Dawson-Watson joined the colony of expatriate artists that migrated to Giverny in 1888, after an invitation from the American painter John Leslie Breck (1860-1899). It was not only Monet who was a draw to Giverny for the young artists—Dawson-Watson once said it took six months for him to learn Monet lived there—but rather the natural beauty of its rural landscapes and picturesque villages. While Dawson-Watson likely intended to make a brief visit, he remained in Giverny for a period of five years, during which time he produced an array of significant landscape and figural works. Art historian William H. Gerdts notes, "He produced landscapes and village views in and around Giverny, but his most monumental canvases are figural scenes, in which he explored the traditional peasant subject, concentrating upon women workers. The artist subjected his interpretations to the strategies of Impressionism—the vigorous brushwork, the rushing perspective, and the intense coloration—often favoring the purples and violets that for many critics constituted the keynote identification of the movement. Harvest Time would seem to be Dawson-Watson's masterwork from his Giverny period." (ibid, p. 14)

Harvest Time, is a superb representation of Dawson-Watson's skill as an Impressionist painter. The expansive, lively brushwork as well as a color palette dominated by yellows and complimentary violets references key characteristics of the Impressionist movement. In France, Dawson-Watson studied and learned from many European artists including Louis-Joseph Raphael Collin (1850-1916) and Pierre Paul Leon Glaize (1842-1932). The composition of women working in a field, is very reminiscent of Jean Francois Millet's (1814-1875) The Gleaners (1857, Louvre, Paris, France). A key difference in Dawson-Watson's gleaners compared to Millet's can be seen in the bright and strongly sunlit quality of the present work, contrasted with the darker and bleaker atmosphere depicted by Millet.
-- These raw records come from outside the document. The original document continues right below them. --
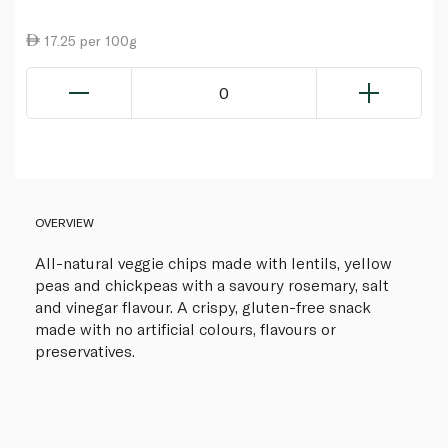
17.25 per 100g
0
OVERVIEW
All-natural veggie chips made with lentils, yellow
peas and chickpeas with a savoury rosemary, salt
and vinegar flavour. A crispy, gluten-free snack
made with no artificial colours, flavours or
preservatives.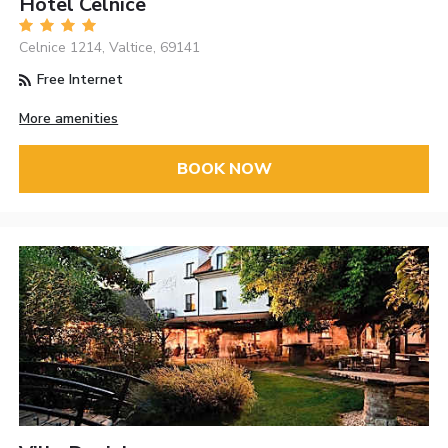
Hotel Celnice
Celnice 1214, Valtice, 69141
Free Internet
More amenities
BOOK NOW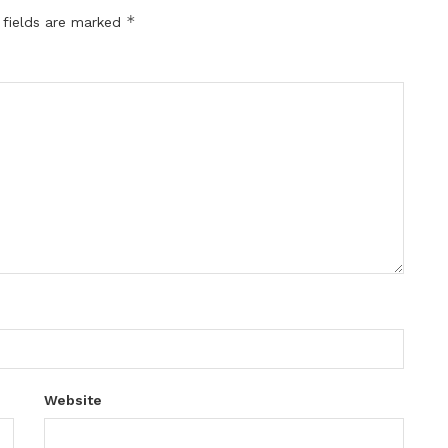
*
 fields are marked
Website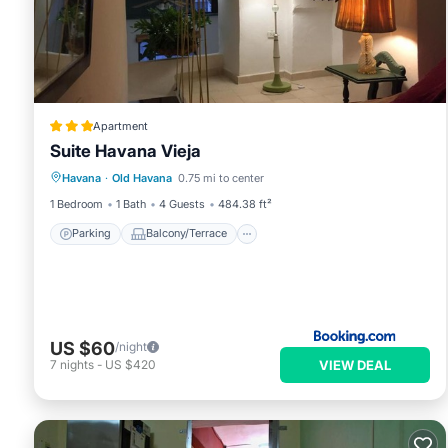
Apartment
Suite Havana Vieja
Parking
Balcony/Terrace
Havana
·
Old Havana
0.75 mi to center
Air Conditioner
Child Friendly
1 Bedroom
1 Bath
4 Guests
484.38 ft²
Parking
Balcony/Terrace
US $60
/night
VIEW DEAL
7
nights
-
US $420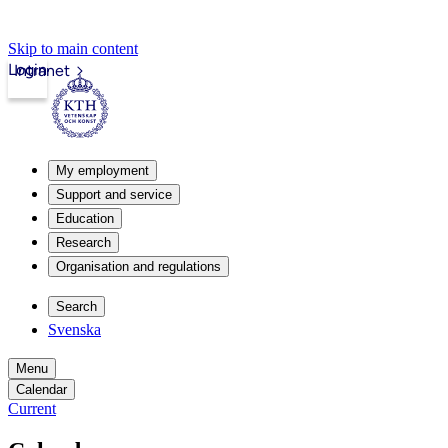
Skip to main content
Login
Intranet
My employment
Support and service
Education
Research
Organisation and regulations
Search
Svenska
Menu
Calendar
Current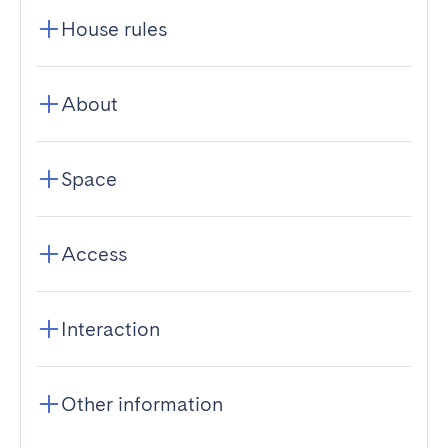
House rules
About
Space
Access
Interaction
Other information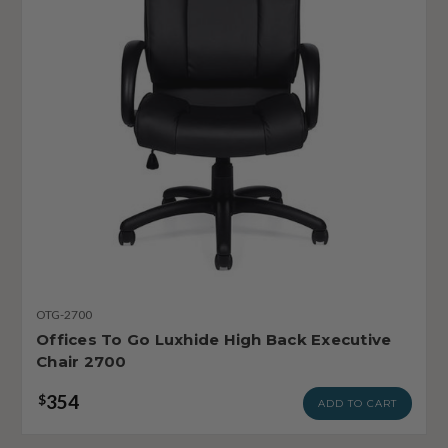
OTG-2700
Offices To Go Luxhide High Back Executive
Chair 2700
354
$
ADD TO CART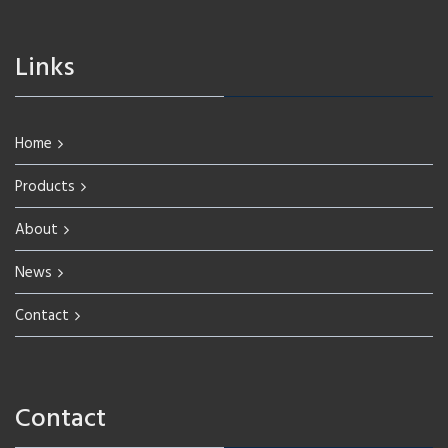
Links
Home
Products
About
News
Contact
Contact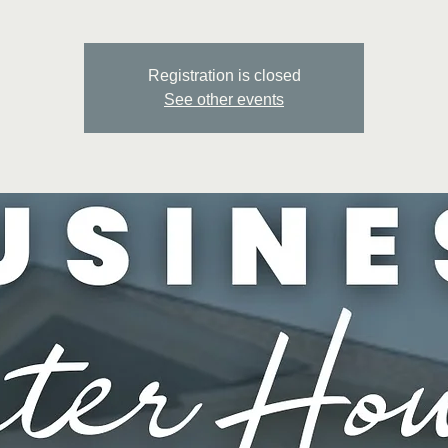
Registration is closed
See other events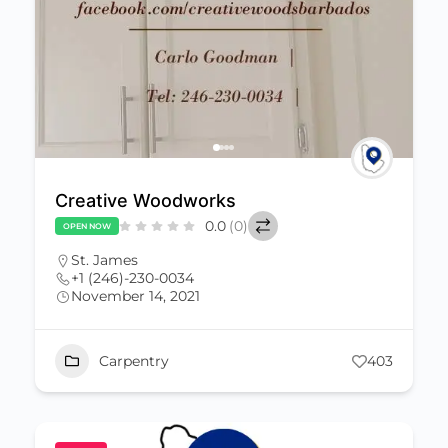
Creative Woodworks
0.0
(0)
OPEN NOW
St. James
+1 (246)-230-0034
November 14, 2021
Carpentry
403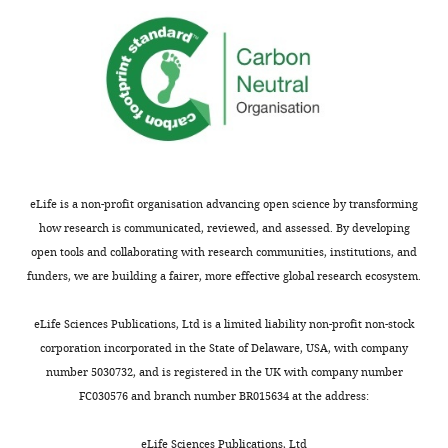
eLife is a non-profit organisation advancing open science by transforming
how research is communicated, reviewed, and assessed. By developing
open tools and collaborating with research communities, institutions, and
funders, we are building a fairer, more effective global research ecosystem.
eLife Sciences Publications, Ltd is a limited liability non-profit non-stock
corporation incorporated in the State of Delaware, USA, with company
number 5030732, and is registered in the UK with company number
FC030576 and branch number BR015634 at the address:
eLife Sciences Publications, Ltd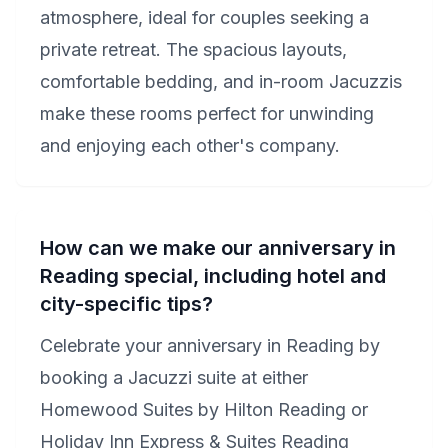
atmosphere, ideal for couples seeking a
private retreat. The spacious layouts,
comfortable bedding, and in-room Jacuzzis
make these rooms perfect for unwinding
and enjoying each other's company.
How can we make our anniversary in
Reading special, including hotel and
city-specific tips?
Celebrate your anniversary in Reading by
booking a Jacuzzi suite at either
Homewood Suites by Hilton Reading or
Holiday Inn Express & Suites Reading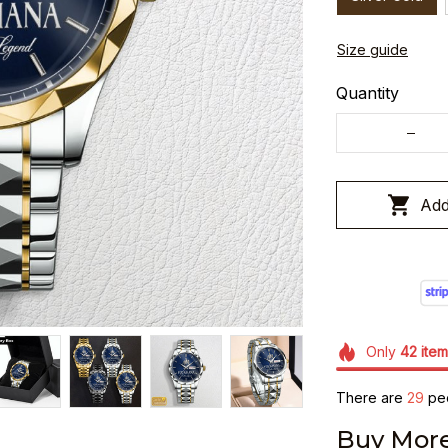
Size guide
Quantity
Add
Only
42
item
There are
30
peo
Buy More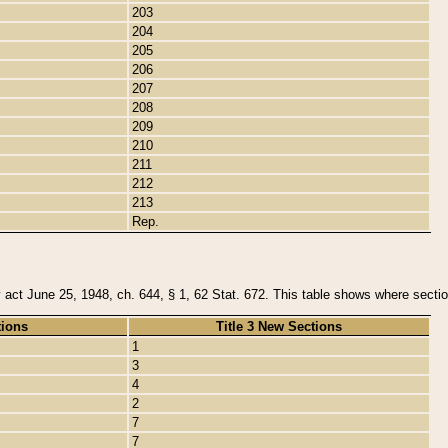
203
204
205
206
207
208
209
210
211
212
213
Rep.
y act June 25, 1948, ch. 644, § 1, 62 Stat. 672. This table shows where section
tions
Title 3 New Sections
1
3
4
2
7
7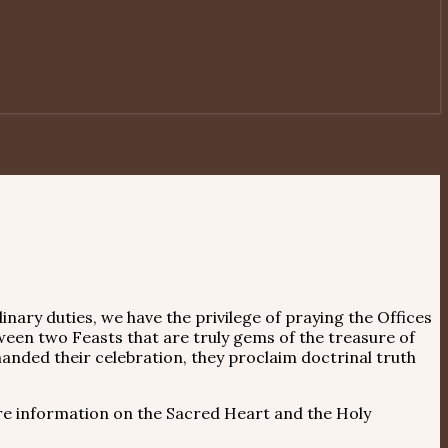
inary duties, we have the privilege of praying the Offices
ween two Feasts that are truly gems of the treasure of
anded their celebration, they proclaim doctrinal truth
e information on the Sacred Heart and the Holy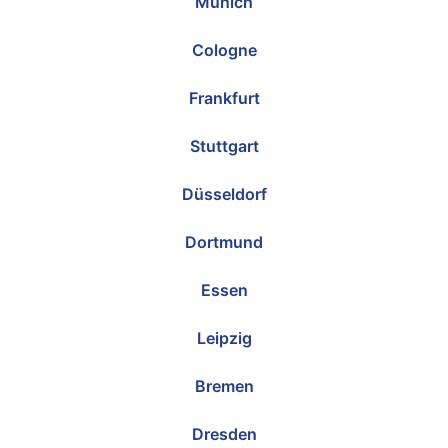
Munich
Cologne
Frankfurt
Stuttgart
Düsseldorf
Dortmund
Essen
Leipzig
Bremen
Dresden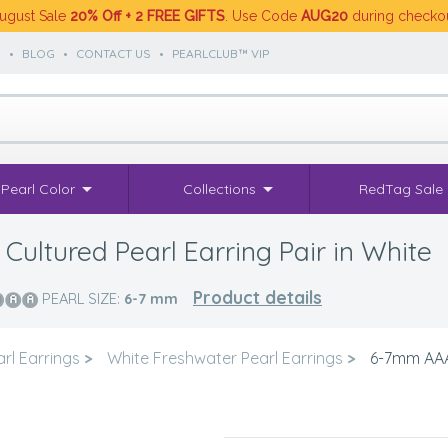
ugust Sale
20% Off + 2 FREE GIFTS
. Use Code
AUG20
during checko
S
•
BLOG
•
CONTACT US
•
PEARLCLUB™ VIP
Pearl Color
Collections
RedTag Sale
ultured Pearl Earring Pair in White
Product details
PEARL SIZE:
6-7
mm
rl Earrings
>
White Freshwater Pearl Earrings
>
6-7mm AAA 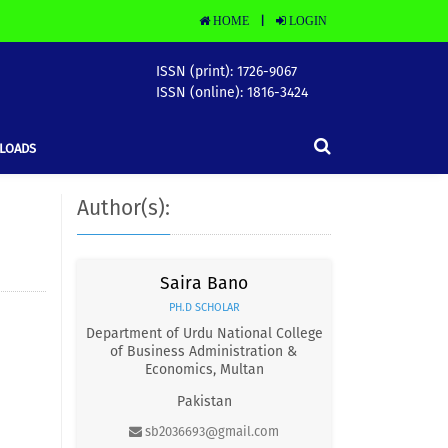
HOME
LOGIN
|
ISSN (print): 1726-9067
ISSN (online): 1816-3424
LOADS
Author(s):
Saira Bano
PH.D SCHOLAR
Department of Urdu National College
of Business Administration &
Economics, Multan
Pakistan
sb2036693@gmail.com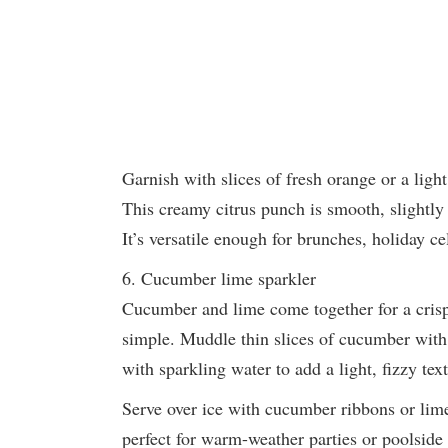
Garnish with slices of fresh orange or a ligh
This creamy citrus punch is smooth, slightly 
It’s versatile enough for brunches, holiday ce
6. Cucumber lime sparkler
Cucumber and lime come together for a crisp 
simple. Muddle thin slices of cucumber with 
with sparkling water to add a light, fizzy tex
Serve over ice with cucumber ribbons or lime
perfect for warm-weather parties or poolside 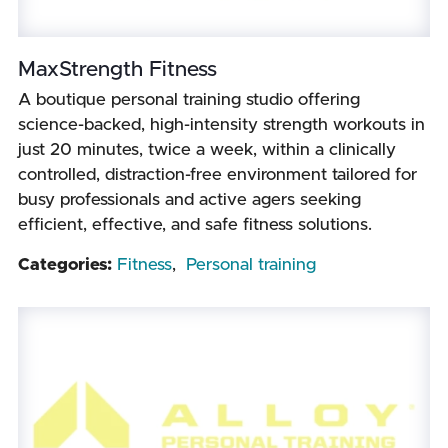
MaxStrength Fitness
A boutique personal training studio offering
science-backed, high-intensity strength workouts in
just 20 minutes, twice a week, within a clinically
controlled, distraction-free environment tailored for
busy professionals and active agers seeking
efficient, effective, and safe fitness solutions.
Categories:
Fitness
,
Personal training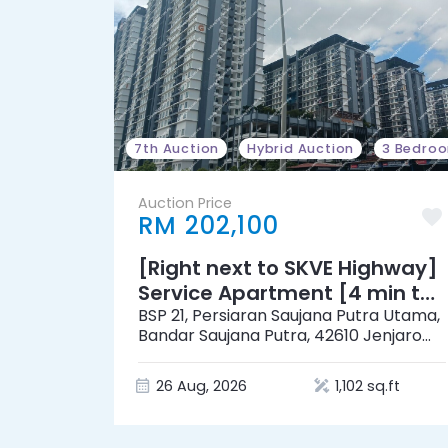
7th Auction
Hybrid Auction
3 Bedro
Auction Price
RM 202,100
[Right next to SKVE Highway]
Service Apartment [4 min to
Eco-Shop @ Saujana Putra &
BSP 21, Persiaran Saujana Putra Utama,
Bandar Saujana Putra, 42610 Jenjarom,
MR. DIY]
Kuala Langat, Selangor
26 Aug, 2026
1,102 sq.ft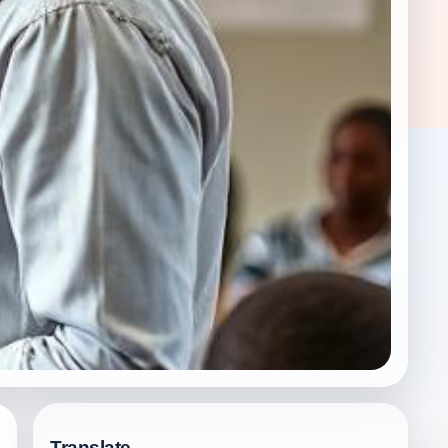
Translate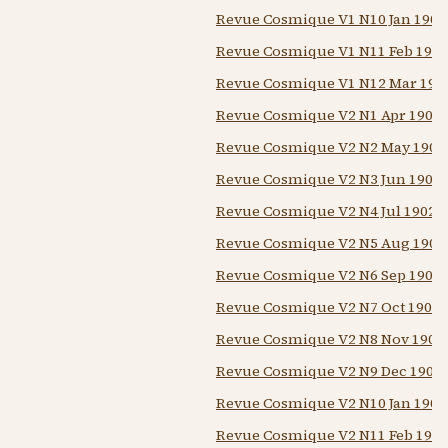
Revue Cosmique V1 N10 Jan 1902
Revue Cosmique V1 N11 Feb 1902
Revue Cosmique V1 N12 Mar 190
Revue Cosmique V2 N1 Apr 1902
Revue Cosmique V2 N2 May 1902
Revue Cosmique V2 N3 Jun 1902
Revue Cosmique V2 N4 Jul 1902
Revue Cosmique V2 N5 Aug 1902
Revue Cosmique V2 N6 Sep 1902
Revue Cosmique V2 N7 Oct 1902
Revue Cosmique V2 N8 Nov 1902
Revue Cosmique V2 N9 Dec 1902
Revue Cosmique V2 N10 Jan 1903
Revue Cosmique V2 N11 Feb 1903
It was in 1893 that Dawson-Watson moved to America at the urging of his friend and fellow artist, J. Carroll Beckwith (1852-1917), to take a post as the director of the Hartford Art Society in Hartford, Connecticut. Sojourns in Canada and the artist colony in Woodstock, New York followed, until in 1904, he settled in St. Louis, Missouri for an eleven-year post teaching at the St. Louis School of Fine Arts at Washington University, where he spent his summers in the Ozarks. In 1927, Dawson-Watson moved to San Antonio and spent the remainder of his life in Texas, which inspired the Southwestern landscapes predominantly featured in his later works.

Saleroom notices

Please note that the present work is included in the Dawson Dawson-Watson catalogue raisonné as number P.1891.2.